Both the Inflation Reduction Act (IRA) in the U.S. and India’s Clean Tech manufacturing support program are built on the principle of using targeted fiscal incentives and regulatory certainty to attract domestic clean energy manufacturing. For example, the IRA embeds long-term tax credits (like the Investment Tax Credit and Production Tax Credit) and bonus provisions for meeting prevailing wage and domestic content requirements, which have already spurred forecasts of up to $3 trillion in private investments and generated over 170,000 jobs in clean energy projects across 44 states. Similarly, India’s approach is to overcome a heavy reliance on imports (with current domestic shares as low as 20% for solar components and 15% for batteries) by encouraging local production of high-efficiency solar PV modules, EV batteries, electrolyzers, and more.


What do we Observe?


Empirically, the first tranche of India’s PLI scheme for high-efficiency solar modules awarded capacity for 8,737 MW, and the second tranche aims to add another 39,600 MW. If these targets are met, India’s manufacturing base could shift dramatically, enabling self-sufficiency in solar and over 90% domestic production for EV batteries by 2030. Such a transformation can reduce the import burden of India and can have a similar experience as the U.S.A.

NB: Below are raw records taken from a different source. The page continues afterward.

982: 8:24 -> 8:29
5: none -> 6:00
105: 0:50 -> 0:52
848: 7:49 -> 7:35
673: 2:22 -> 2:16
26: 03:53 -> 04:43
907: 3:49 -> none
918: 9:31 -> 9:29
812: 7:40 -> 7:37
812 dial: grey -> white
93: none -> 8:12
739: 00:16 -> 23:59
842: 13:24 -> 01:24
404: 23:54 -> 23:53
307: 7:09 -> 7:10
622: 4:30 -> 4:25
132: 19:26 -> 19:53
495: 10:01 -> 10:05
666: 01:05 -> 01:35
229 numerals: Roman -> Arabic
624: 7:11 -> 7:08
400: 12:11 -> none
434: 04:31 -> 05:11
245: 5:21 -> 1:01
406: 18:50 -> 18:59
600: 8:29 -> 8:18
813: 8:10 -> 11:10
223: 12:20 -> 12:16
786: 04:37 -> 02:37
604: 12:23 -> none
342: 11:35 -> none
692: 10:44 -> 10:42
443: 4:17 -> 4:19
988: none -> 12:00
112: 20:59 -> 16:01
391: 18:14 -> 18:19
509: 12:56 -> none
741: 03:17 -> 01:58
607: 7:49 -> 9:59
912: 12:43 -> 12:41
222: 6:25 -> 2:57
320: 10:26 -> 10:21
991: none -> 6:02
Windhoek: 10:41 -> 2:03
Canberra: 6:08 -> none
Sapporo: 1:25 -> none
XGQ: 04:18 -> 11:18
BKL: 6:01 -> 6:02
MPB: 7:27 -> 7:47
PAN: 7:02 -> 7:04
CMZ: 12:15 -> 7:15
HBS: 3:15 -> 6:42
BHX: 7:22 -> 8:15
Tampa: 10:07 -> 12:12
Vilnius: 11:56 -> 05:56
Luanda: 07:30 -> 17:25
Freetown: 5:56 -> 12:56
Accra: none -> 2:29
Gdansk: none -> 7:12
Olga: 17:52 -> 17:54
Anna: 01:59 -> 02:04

Looking ahead, provided India maintains policy momentum and couples these incentives with investments in skills and R&D, we can predict that the country’s clean tech sector will experience a manufacturing renaissance. This could result in hundreds of thousands of new jobs, a boost in domestic production capacities, and enhanced export competitiveness in global markets, ultimately positioning India in the list of important players in the global clean energy supply chain.